The NYSE still could bid for the LSE, but doing so now would be more costly and difficult since Nasdaq can vote nearly one-quarter of the total LSE shares outstanding against any potential NYSE offer.
“This certainly makes it more and more difficult” for NYSE to purchase LSE, says Doug Atkin, head of Majestic Research and former executive at Instinet Group Inc., which sold its trading business to Nasdaq last year. “My belief continues to be that they will make a move, but if they’re going to, they need to soon.”
Any buyer of the London exchange will acquire a vibrant business that is attracting new listings from around the world. Some international companies, for example, have preferred to list on the LSE rather than face what they see as overly burdensome U.S. regulations.
But any U.S. exchange looking for fast growth in derivatives would be better served by looking at Euronext, which operates five European exchanges including a large derivatives market, or German exchange operator Deutsche Börse AG.
Earlier this week, NYSE CEO John Thain told a group of Reuters journalists that he didn’t view a 25% stake as a “blocking stake” in a foreign exchange. Some analysts speculated that if he isn’t readying his own bid for the LSE, Mr. Thain may be trying to drive up the exchange’s share price and thus raise Nasdaq’s acquisition cost. An NYSE spokesman declined to comment.

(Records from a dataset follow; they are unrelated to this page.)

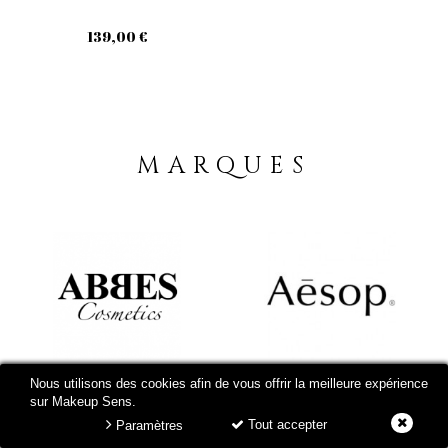
139,00 €
MARQUES
Nous utilisons des cookies afin de vous offrir la meilleure expérience
sur Makeup Sens.
Tout accepter
Paramètres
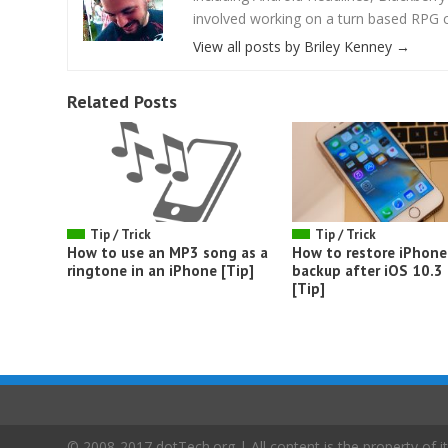
involved working on a turn based RPG cal
View all posts by Briley Kenney
→
Related Posts
Tip / Trick
Tip / Trick
How to use an MP3 song as a
How to restore iPhone
ringtone in an iPhone [Tip]
backup after iOS 10.3
[Tip]
© 2008-2017 dotTech.org | All content is the property of it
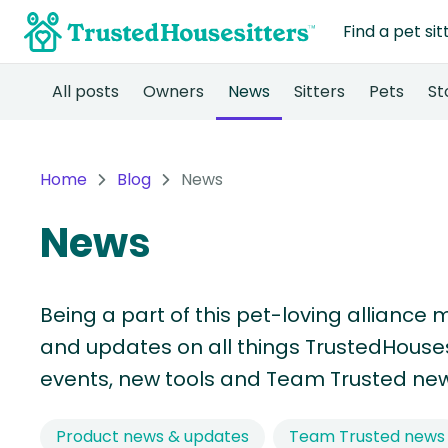
Find a pet sit
All posts
Owners
News
Sitters
Pets
St
Home
Blog
News
News
Being a part of this pet-loving alliance 
and updates on all things TrustedHousesi
events, new tools and Team Trusted new
Product news & updates
Team Trusted news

Nasdaq has paid an average price of just less than £12 ($22.38) a share for its total LSE stake, or about $1.3 billion for 61 million shares. About 2.5 million shares of the 13.8 million shares purchased yesterday came from Scottish Widows Investment Partnership, once one of LSE’s biggest shareholders. Scottish Widows retains about 3% of the LSE. Nasdaq bought other shares from clients of UBS AG, according to a person familiar with the matter.
By raising its stake higher than 20%, Nasdaq can include some of the LSE’s results in its financial statements.
The race to buy up exchange stakes illustrates the exploding growth of financial markets. Even as stock markets in much of the world underwhelm, the volume of global trading has soared, driven in part by computerized trading.
Yet even as the business of being a publicly traded exchange is increasingly good, not all exchange shareholders are convinced they are sharing equitably in that success. Large NYSE Group shareholder Tom Caldwell has written the Big Board and fellow shareholders to complain about the company’s recent “secondary” stock offer. Mr. Caldwell wants more board representation and easier selling provisions, or “lock ups” for investors like himself, who got their stock as part of the NYSE’s conversion to a public company. He accused the NYSE of setting too low a price on the shares sold during the secondary offering. An NYSE spokesman said Mr. Caldwell’s letter was forwarded to the company’s board, but declined to comment further.